(Stored records)
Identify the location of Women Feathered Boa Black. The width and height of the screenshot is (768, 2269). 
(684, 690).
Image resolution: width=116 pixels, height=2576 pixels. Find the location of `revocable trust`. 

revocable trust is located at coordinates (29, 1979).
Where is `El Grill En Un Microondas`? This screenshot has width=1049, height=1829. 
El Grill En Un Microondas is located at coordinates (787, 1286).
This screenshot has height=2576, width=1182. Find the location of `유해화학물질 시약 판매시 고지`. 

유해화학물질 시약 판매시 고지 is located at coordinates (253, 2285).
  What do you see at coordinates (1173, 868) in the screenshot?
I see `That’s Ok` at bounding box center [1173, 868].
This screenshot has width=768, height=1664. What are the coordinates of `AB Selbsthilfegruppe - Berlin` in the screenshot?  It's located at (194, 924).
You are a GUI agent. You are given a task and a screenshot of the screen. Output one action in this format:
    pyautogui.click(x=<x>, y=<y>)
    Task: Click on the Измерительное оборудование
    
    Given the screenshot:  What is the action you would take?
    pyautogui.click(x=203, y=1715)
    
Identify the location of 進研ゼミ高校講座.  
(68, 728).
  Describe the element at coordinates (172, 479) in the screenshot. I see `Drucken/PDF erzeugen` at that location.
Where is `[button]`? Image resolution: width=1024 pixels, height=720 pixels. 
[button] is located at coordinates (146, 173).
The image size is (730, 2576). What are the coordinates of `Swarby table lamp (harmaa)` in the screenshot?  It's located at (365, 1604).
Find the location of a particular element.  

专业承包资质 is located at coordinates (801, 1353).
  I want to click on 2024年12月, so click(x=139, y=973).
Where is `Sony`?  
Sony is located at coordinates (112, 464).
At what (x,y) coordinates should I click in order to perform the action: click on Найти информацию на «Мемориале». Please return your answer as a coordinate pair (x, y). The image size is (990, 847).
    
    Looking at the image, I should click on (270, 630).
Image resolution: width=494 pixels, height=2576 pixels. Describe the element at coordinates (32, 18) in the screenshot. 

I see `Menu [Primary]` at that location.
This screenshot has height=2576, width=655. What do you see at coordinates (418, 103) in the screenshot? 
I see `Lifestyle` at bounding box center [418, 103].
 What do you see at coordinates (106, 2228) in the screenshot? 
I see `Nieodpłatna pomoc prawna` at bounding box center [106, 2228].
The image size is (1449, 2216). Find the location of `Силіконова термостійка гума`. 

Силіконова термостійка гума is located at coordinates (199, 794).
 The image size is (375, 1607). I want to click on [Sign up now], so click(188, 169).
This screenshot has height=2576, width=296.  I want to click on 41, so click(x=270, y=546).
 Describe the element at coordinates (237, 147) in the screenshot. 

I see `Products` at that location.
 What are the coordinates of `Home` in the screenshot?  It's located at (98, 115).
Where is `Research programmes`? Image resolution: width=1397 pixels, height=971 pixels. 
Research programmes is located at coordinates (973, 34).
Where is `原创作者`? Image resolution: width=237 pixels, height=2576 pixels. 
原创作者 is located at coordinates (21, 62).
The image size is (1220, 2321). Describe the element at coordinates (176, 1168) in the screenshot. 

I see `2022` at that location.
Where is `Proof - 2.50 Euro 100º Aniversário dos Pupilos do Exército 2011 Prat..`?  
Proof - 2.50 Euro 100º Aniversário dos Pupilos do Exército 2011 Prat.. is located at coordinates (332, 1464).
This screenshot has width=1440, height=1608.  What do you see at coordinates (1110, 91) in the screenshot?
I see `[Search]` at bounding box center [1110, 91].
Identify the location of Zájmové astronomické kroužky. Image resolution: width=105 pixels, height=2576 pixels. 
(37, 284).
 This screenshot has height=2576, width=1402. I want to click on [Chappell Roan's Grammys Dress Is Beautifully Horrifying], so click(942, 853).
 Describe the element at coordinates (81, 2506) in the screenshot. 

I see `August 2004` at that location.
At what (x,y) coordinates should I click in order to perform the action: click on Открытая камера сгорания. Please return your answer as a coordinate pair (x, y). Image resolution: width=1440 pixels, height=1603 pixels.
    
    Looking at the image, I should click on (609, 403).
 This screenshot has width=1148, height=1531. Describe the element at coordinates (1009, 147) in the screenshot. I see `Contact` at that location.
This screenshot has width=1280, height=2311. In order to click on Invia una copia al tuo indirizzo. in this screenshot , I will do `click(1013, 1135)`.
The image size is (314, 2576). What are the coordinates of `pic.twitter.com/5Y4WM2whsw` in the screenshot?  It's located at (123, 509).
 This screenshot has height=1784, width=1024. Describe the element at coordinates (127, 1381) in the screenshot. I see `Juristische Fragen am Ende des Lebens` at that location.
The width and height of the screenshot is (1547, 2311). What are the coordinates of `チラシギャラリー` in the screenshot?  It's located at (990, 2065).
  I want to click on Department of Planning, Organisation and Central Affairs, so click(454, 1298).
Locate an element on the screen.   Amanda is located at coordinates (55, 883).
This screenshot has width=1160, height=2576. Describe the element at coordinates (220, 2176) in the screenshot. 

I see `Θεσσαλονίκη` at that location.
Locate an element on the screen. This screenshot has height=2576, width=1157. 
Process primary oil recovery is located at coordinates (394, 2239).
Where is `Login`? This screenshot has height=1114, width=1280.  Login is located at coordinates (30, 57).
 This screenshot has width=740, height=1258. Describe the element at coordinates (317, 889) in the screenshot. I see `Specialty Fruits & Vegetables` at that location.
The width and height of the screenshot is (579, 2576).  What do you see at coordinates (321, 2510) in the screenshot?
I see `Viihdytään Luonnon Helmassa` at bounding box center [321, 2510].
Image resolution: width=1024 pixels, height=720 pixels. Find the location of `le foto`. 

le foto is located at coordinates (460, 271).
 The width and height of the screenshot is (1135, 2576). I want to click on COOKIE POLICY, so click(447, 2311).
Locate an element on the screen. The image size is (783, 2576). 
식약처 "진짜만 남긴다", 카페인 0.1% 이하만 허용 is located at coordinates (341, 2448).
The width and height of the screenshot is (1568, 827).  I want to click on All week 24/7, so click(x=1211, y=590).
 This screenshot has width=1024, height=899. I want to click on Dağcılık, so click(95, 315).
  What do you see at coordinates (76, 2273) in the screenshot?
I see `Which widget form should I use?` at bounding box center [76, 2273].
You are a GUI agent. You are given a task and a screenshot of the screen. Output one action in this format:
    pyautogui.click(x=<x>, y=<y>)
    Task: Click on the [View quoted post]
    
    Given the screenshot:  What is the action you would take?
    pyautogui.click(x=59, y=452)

(Work instructions): With no word changed, write the entries out once more.

(Task solution):
Identify the location of Women Feathered Boa Black. The width and height of the screenshot is (768, 2269). 
(684, 690).
Image resolution: width=116 pixels, height=2576 pixels. Find the location of `revocable trust`. 

revocable trust is located at coordinates (29, 1979).
Where is `El Grill En Un Microondas`? This screenshot has width=1049, height=1829. 
El Grill En Un Microondas is located at coordinates (787, 1286).
This screenshot has height=2576, width=1182. Find the location of `유해화학물질 시약 판매시 고지`. 

유해화학물질 시약 판매시 고지 is located at coordinates (253, 2285).
  What do you see at coordinates (1173, 868) in the screenshot?
I see `That’s Ok` at bounding box center [1173, 868].
This screenshot has width=768, height=1664. What are the coordinates of `AB Selbsthilfegruppe - Berlin` in the screenshot?  It's located at (194, 924).
You are a GUI agent. You are given a task and a screenshot of the screen. Output one action in this format:
    pyautogui.click(x=<x>, y=<y>)
    Task: Click on the Измерительное оборудование
    
    Given the screenshot:  What is the action you would take?
    pyautogui.click(x=203, y=1715)
    
Identify the location of 進研ゼミ高校講座.  
(68, 728).
  Describe the element at coordinates (172, 479) in the screenshot. I see `Drucken/PDF erzeugen` at that location.
Where is `[button]`? Image resolution: width=1024 pixels, height=720 pixels. 
[button] is located at coordinates (146, 173).
The image size is (730, 2576). What are the coordinates of `Swarby table lamp (harmaa)` in the screenshot?  It's located at (365, 1604).
Find the location of a particular element.  

专业承包资质 is located at coordinates (801, 1353).
  I want to click on 2024年12月, so click(x=139, y=973).
Where is `Sony`?  
Sony is located at coordinates (112, 464).
At what (x,y) coordinates should I click in order to perform the action: click on Найти информацию на «Мемориале». Please return your answer as a coordinate pair (x, y). The image size is (990, 847).
    
    Looking at the image, I should click on (270, 630).
Image resolution: width=494 pixels, height=2576 pixels. Describe the element at coordinates (32, 18) in the screenshot. 

I see `Menu [Primary]` at that location.
This screenshot has height=2576, width=655. What do you see at coordinates (418, 103) in the screenshot? 
I see `Lifestyle` at bounding box center [418, 103].
 What do you see at coordinates (106, 2228) in the screenshot? 
I see `Nieodpłatna pomoc prawna` at bounding box center [106, 2228].
The image size is (1449, 2216). Find the location of `Силіконова термостійка гума`. 

Силіконова термостійка гума is located at coordinates (199, 794).
 The image size is (375, 1607). I want to click on [Sign up now], so click(188, 169).
This screenshot has height=2576, width=296.  I want to click on 41, so click(x=270, y=546).
 Describe the element at coordinates (237, 147) in the screenshot. 

I see `Products` at that location.
 What are the coordinates of `Home` in the screenshot?  It's located at (98, 115).
Where is `Research programmes`? Image resolution: width=1397 pixels, height=971 pixels. 
Research programmes is located at coordinates (973, 34).
Where is `原创作者`? Image resolution: width=237 pixels, height=2576 pixels. 
原创作者 is located at coordinates (21, 62).
The image size is (1220, 2321). Describe the element at coordinates (176, 1168) in the screenshot. 

I see `2022` at that location.
Where is `Proof - 2.50 Euro 100º Aniversário dos Pupilos do Exército 2011 Prat..`?  
Proof - 2.50 Euro 100º Aniversário dos Pupilos do Exército 2011 Prat.. is located at coordinates (332, 1464).
This screenshot has width=1440, height=1608.  What do you see at coordinates (1110, 91) in the screenshot?
I see `[Search]` at bounding box center [1110, 91].
Identify the location of Zájmové astronomické kroužky. Image resolution: width=105 pixels, height=2576 pixels. 
(37, 284).
 This screenshot has height=2576, width=1402. I want to click on [Chappell Roan's Grammys Dress Is Beautifully Horrifying], so click(942, 853).
 Describe the element at coordinates (81, 2506) in the screenshot. 

I see `August 2004` at that location.
At what (x,y) coordinates should I click in order to perform the action: click on Открытая камера сгорания. Please return your answer as a coordinate pair (x, y). Image resolution: width=1440 pixels, height=1603 pixels.
    
    Looking at the image, I should click on (609, 403).
 This screenshot has width=1148, height=1531. Describe the element at coordinates (1009, 147) in the screenshot. I see `Contact` at that location.
This screenshot has width=1280, height=2311. In order to click on Invia una copia al tuo indirizzo. in this screenshot , I will do `click(1013, 1135)`.
The image size is (314, 2576). What are the coordinates of `pic.twitter.com/5Y4WM2whsw` in the screenshot?  It's located at (123, 509).
 This screenshot has height=1784, width=1024. Describe the element at coordinates (127, 1381) in the screenshot. I see `Juristische Fragen am Ende des Lebens` at that location.
The width and height of the screenshot is (1547, 2311). What are the coordinates of `チラシギャラリー` in the screenshot?  It's located at (990, 2065).
  I want to click on Department of Planning, Organisation and Central Affairs, so click(454, 1298).
Locate an element on the screen.   Amanda is located at coordinates (55, 883).
This screenshot has width=1160, height=2576. Describe the element at coordinates (220, 2176) in the screenshot. 

I see `Θεσσαλονίκη` at that location.
Locate an element on the screen. This screenshot has height=2576, width=1157. 
Process primary oil recovery is located at coordinates (394, 2239).
Where is `Login`? This screenshot has height=1114, width=1280.  Login is located at coordinates (30, 57).
 This screenshot has width=740, height=1258. Describe the element at coordinates (317, 889) in the screenshot. I see `Specialty Fruits & Vegetables` at that location.
The width and height of the screenshot is (579, 2576).  What do you see at coordinates (321, 2510) in the screenshot?
I see `Viihdytään Luonnon Helmassa` at bounding box center [321, 2510].
Image resolution: width=1024 pixels, height=720 pixels. Find the location of `le foto`. 

le foto is located at coordinates (460, 271).
 The width and height of the screenshot is (1135, 2576). I want to click on COOKIE POLICY, so click(447, 2311).
Locate an element on the screen. The image size is (783, 2576). 
식약처 "진짜만 남긴다", 카페인 0.1% 이하만 허용 is located at coordinates (341, 2448).
The width and height of the screenshot is (1568, 827).  I want to click on All week 24/7, so click(x=1211, y=590).
 This screenshot has width=1024, height=899. I want to click on Dağcılık, so click(95, 315).
  What do you see at coordinates (76, 2273) in the screenshot?
I see `Which widget form should I use?` at bounding box center [76, 2273].
You are a GUI agent. You are given a task and a screenshot of the screen. Output one action in this format:
    pyautogui.click(x=<x>, y=<y>)
    Task: Click on the [View quoted post]
    
    Given the screenshot:  What is the action you would take?
    pyautogui.click(x=59, y=452)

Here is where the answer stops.